▶ What to produce: Each line from the one with "мне угрожает и" through the last line of the records must be output exactly, both ends included.

▶ Provided records:
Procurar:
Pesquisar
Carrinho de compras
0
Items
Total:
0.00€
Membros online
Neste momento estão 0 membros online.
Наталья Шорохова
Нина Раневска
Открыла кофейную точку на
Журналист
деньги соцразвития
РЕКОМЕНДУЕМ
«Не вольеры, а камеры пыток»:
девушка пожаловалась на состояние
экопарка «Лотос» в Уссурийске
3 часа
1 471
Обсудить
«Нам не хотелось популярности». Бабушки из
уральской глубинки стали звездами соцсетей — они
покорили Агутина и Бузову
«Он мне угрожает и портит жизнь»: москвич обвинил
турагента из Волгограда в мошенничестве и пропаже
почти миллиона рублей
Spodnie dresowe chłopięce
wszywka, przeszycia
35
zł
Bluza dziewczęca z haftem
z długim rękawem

▶ Exercise output:
«Он мне угрожает и портит жизнь»: москвич обвинил
турагента из Волгограда в мошенничестве и пропаже
почти миллиона рублей
Spodnie dresowe chłopięce
wszywka, przeszycia
35
zł
Bluza dziewczęca z haftem
z długim rękawem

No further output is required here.